The air force has increased reconnaissance activities, partly because of new Israeli UAVs that arrived recently. The air force is looking for the LTTE construction equipment (bulldozers and such), that are used to build new bunkers, behind ones recently lost to the army. The construction equipment can build new bunkers quickly enough to halt the army advance. Building new bunkers by hand is not nearly as quick. In many areas, the LTTE already has a second, or third, line of bunkers built. But not everywhere, and that has made construction equipment a prime air force target. And it's hard to hide the construction site, and the newly turned earth.

The army has been using more commando style raids to take bunkers. Since the LTTE fighters holding the bunkers are often newly recruited teenagers, it is easier to surprise and overwhelm the defenders with a precisely executed pre-dawn assault. This puts fewer soldiers at risk, but requires experienced troops trained to a high standard.

The LTTE asked for a ceasefire, but the government refused. A ceasefire at this point would only serve to enable the LTTE to rebuild itself, in preparation for another round of fighting.
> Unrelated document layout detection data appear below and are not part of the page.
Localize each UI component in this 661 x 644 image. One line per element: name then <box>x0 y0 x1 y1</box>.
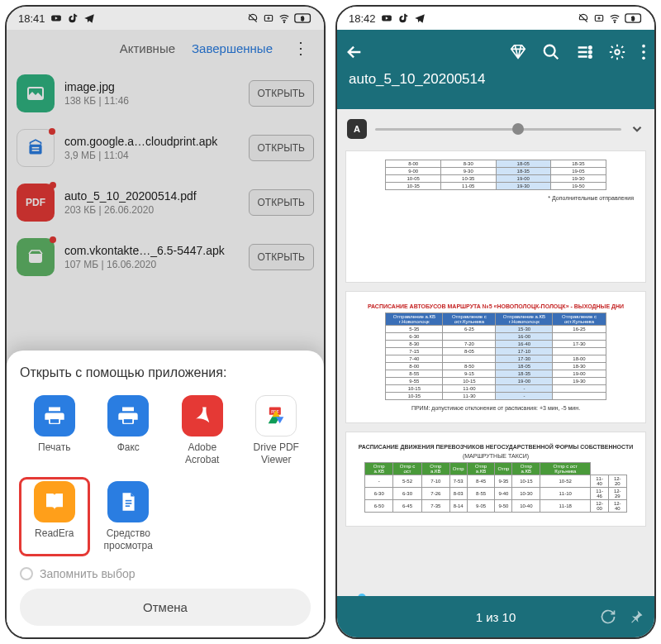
svg-point-23 <box>589 51 592 54</box>
cancel-button[interactable]: Отмена <box>20 589 311 626</box>
app-chooser-grid: Печать Факс Adobe Acrobat PDF <box>20 392 311 556</box>
pdf-page-3: РАСПИСАНИЕ ДВИЖЕНИЯ ПЕРЕВОЗЧИКОВ НЕГОСУД… <box>345 432 646 527</box>
file-meta: 3,9 МБ | 11:04 <box>64 150 239 161</box>
brightness-controls <box>345 116 646 142</box>
wifi-icon <box>278 12 290 24</box>
svg-point-18 <box>614 21 615 22</box>
tab-active[interactable]: Активные <box>120 41 175 55</box>
open-button[interactable]: ОТКРЫТЬ <box>249 135 315 161</box>
contents-icon[interactable] <box>575 43 593 61</box>
open-button[interactable]: ОТКРЫТЬ <box>249 244 315 270</box>
pin-icon[interactable] <box>628 608 644 625</box>
page-note: ПРИМ: допустимое отклонение от расписани… <box>358 405 634 411</box>
document-title: auto_5_10_20200514 <box>345 71 646 88</box>
svg-rect-10 <box>123 419 133 424</box>
app-option-fax[interactable]: Факс <box>94 392 164 470</box>
app-option-acrobat[interactable]: Adobe Acrobat <box>168 392 237 470</box>
document-viewport[interactable]: 8-008-3018-0518-359-009-3018-3519-0510-0… <box>337 109 654 596</box>
svg-rect-7 <box>32 147 40 149</box>
app-option-drive-pdf[interactable]: PDF Drive PDF Viewer <box>242 392 311 470</box>
youtube-icon <box>381 12 392 24</box>
remember-choice-row[interactable]: Запомнить выбор <box>20 567 311 580</box>
radio-icon[interactable] <box>20 567 33 580</box>
battery-icon: 9 <box>625 12 643 24</box>
app-label: Средство просмотра <box>97 527 160 552</box>
status-bar: 18:41 9 <box>7 7 324 30</box>
app-option-readera[interactable]: ReadEra <box>20 478 89 556</box>
back-icon[interactable] <box>345 43 364 61</box>
page-caption: РАСПИСАНИЕ АВТОБУСОВ МАРШРУТА №5 «НОВОПО… <box>358 303 634 309</box>
chevron-down-icon[interactable] <box>630 122 644 136</box>
image-file-icon <box>17 74 55 112</box>
tiktok-icon <box>67 12 78 24</box>
premium-diamond-icon[interactable] <box>509 43 527 61</box>
telegram-icon <box>83 12 95 24</box>
svg-point-22 <box>589 46 592 49</box>
more-menu-icon[interactable]: ⋮ <box>289 38 312 58</box>
app-label: Drive PDF Viewer <box>245 441 308 466</box>
app-label: Печать <box>38 441 70 466</box>
drive-pdf-icon: PDF <box>255 395 297 436</box>
page-caption: РАСПИСАНИЕ ДВИЖЕНИЯ ПЕРЕВОЗЧИКОВ НЕГОСУД… <box>358 444 634 450</box>
app-label: Факс <box>117 441 140 466</box>
svg-point-2 <box>283 21 284 22</box>
search-icon[interactable] <box>542 43 560 61</box>
svg-point-24 <box>589 55 592 58</box>
file-name: com.vkontakte…_6.5-5447.apk <box>64 244 239 257</box>
apk-file-icon <box>17 129 55 167</box>
tab-completed[interactable]: Завершенные <box>192 41 273 55</box>
file-name: com.google.a…cloudprint.apk <box>64 135 239 148</box>
svg-point-28 <box>642 57 645 60</box>
app-label: Adobe Acrobat <box>171 441 234 466</box>
open-with-sheet: Открыть с помощью приложения: Печать Фак… <box>7 351 324 637</box>
reader-toolbar: auto_5_10_20200514 <box>337 30 654 109</box>
wifi-icon <box>609 12 621 24</box>
list-item[interactable]: PDF auto_5_10_20200514.pdf 203 КБ | 26.0… <box>7 175 324 230</box>
overflow-menu-icon[interactable] <box>641 43 646 61</box>
printer-icon <box>107 395 149 436</box>
list-item[interactable]: com.google.a…cloudprint.apk 3,9 МБ | 11:… <box>7 121 324 175</box>
pdf-page-2: РАСПИСАНИЕ АВТОБУСОВ МАРШРУТА №5 «НОВОПО… <box>345 291 646 423</box>
downloads-list: image.jpg 138 КБ | 11:46 ОТКРЫТЬ com.goo… <box>7 66 324 284</box>
page-subcaption: (МАРШРУТНЫЕ ТАКСИ) <box>358 453 634 459</box>
svg-rect-14 <box>126 503 132 504</box>
page-note: * Дополнительные отправления <box>358 195 634 201</box>
book-icon <box>34 481 75 522</box>
svg-text:9: 9 <box>631 16 635 21</box>
printer-icon <box>34 395 75 436</box>
svg-rect-15 <box>126 505 130 507</box>
page-indicator: 1 из 10 <box>476 610 516 624</box>
file-meta: 107 МБ | 16.06.2020 <box>64 259 239 270</box>
battery-saver-icon <box>593 12 605 24</box>
apk-file-icon <box>17 238 55 276</box>
battery-saver-icon <box>263 12 274 24</box>
phone-left-screenshot: 18:41 9 Активные Завершенные ⋮ <box>5 5 326 639</box>
file-name: auto_5_10_20200514.pdf <box>64 189 239 203</box>
reader-footer: 1 из 10 <box>337 596 654 637</box>
rotate-icon[interactable] <box>600 608 616 625</box>
list-item[interactable]: image.jpg 138 КБ | 11:46 ОТКРЫТЬ <box>7 66 324 121</box>
telegram-icon <box>414 12 426 24</box>
sheet-title: Открыть с помощью приложения: <box>20 365 311 380</box>
svg-rect-9 <box>50 419 59 424</box>
svg-rect-13 <box>126 500 132 502</box>
list-item[interactable]: com.vkontakte…_6.5-5447.apk 107 МБ | 16.… <box>7 230 324 284</box>
svg-point-27 <box>642 50 645 54</box>
svg-text:9: 9 <box>301 16 304 21</box>
acrobat-icon <box>182 395 223 436</box>
youtube-icon <box>50 12 62 24</box>
brightness-slider[interactable] <box>375 128 621 131</box>
svg-point-21 <box>544 45 555 56</box>
open-button[interactable]: ОТКРЫТЬ <box>249 80 315 107</box>
svg-rect-8 <box>32 150 40 151</box>
app-label: ReadEra <box>35 527 74 552</box>
file-meta: 138 КБ | 11:46 <box>64 95 239 107</box>
settings-gear-icon[interactable] <box>608 43 626 61</box>
open-button[interactable]: ОТКРЫТЬ <box>249 189 315 216</box>
status-time: 18:42 <box>349 12 376 25</box>
auto-brightness-icon[interactable] <box>347 119 367 139</box>
app-option-print[interactable]: Печать <box>20 392 89 470</box>
app-option-viewer[interactable]: Средство просмотра <box>94 478 164 556</box>
file-meta: 203 КБ | 26.06.2020 <box>64 204 239 216</box>
mute-icon <box>578 12 589 24</box>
July 17, 2008: The army captured the northwestern town of Vidattaltivu, a LTTE logistics and naval base. The LTTE had controlled this town since 1990. This comes two weeks after another LTTE held town, Mannar, was captured. The LTTE controlled territory is being broken up by the capture of these coastal towns, and that is the beginning of the end of LTTE control in the north. For while the LTTE can scrounge up more fighters to man bunkers, they can't create more land.